Please repeat word for word the line containing "Lombardia, 24020, Italia" and every following line up to and including the last one below, pictures excluded.
*****
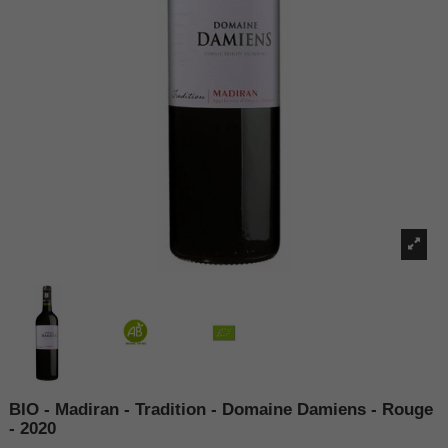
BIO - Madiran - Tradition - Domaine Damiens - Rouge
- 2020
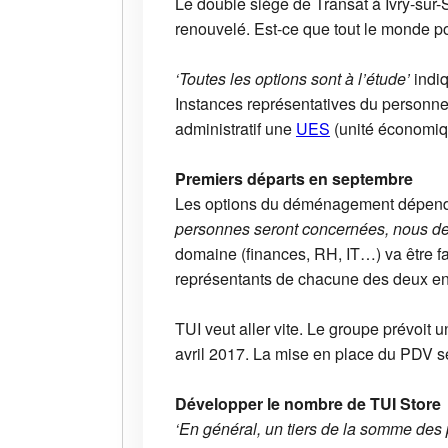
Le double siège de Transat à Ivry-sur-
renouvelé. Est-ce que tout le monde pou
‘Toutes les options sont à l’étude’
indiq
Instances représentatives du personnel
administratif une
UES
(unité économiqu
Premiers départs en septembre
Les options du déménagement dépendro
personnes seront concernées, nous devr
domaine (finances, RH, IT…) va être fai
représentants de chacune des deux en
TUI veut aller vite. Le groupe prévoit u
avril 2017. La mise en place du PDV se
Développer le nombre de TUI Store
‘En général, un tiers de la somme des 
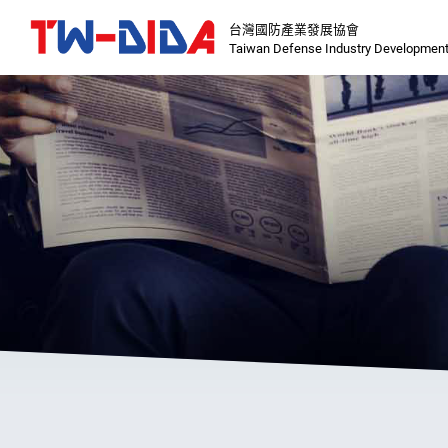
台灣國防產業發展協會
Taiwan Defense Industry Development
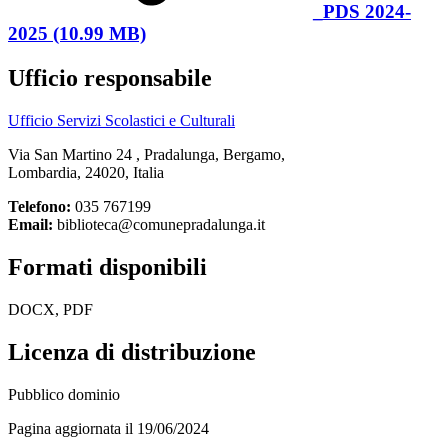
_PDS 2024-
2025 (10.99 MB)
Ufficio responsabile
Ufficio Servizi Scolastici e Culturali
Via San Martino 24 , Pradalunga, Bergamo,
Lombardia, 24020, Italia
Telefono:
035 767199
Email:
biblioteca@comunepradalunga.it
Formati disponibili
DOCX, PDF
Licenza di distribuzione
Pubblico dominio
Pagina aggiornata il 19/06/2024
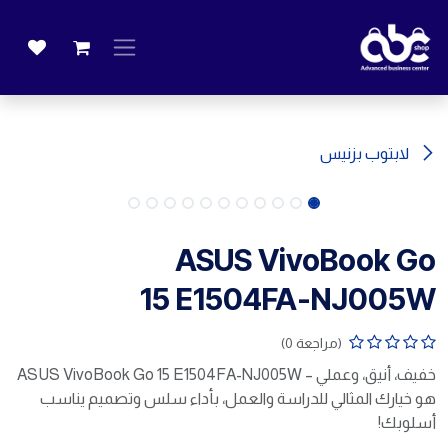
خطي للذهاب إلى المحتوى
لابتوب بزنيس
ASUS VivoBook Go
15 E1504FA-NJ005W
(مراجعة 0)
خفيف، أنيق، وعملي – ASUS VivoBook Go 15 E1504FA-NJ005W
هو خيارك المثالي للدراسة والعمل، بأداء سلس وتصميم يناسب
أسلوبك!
*****
• [Completed task]
Lombardia, 24020, Italia
Telefono:
035 767199
Email:
biblioteca@comunepradalunga.it
Formati disponibili
DOCX, PDF
Licenza di distribuzione
Pubblico dominio
Pagina aggiornata il 19/06/2024
خطي للذهاب إلى المحتوى
لابتوب بزنيس
ASUS VivoBook Go
15 E1504FA-NJ005W
(مراجعة 0)
خفيف، أنيق، وعملي – ASUS VivoBook Go 15 E1504FA-NJ005W
هو خيارك المثالي للدراسة والعمل، بأداء سلس وتصميم يناسب
أسلوبك!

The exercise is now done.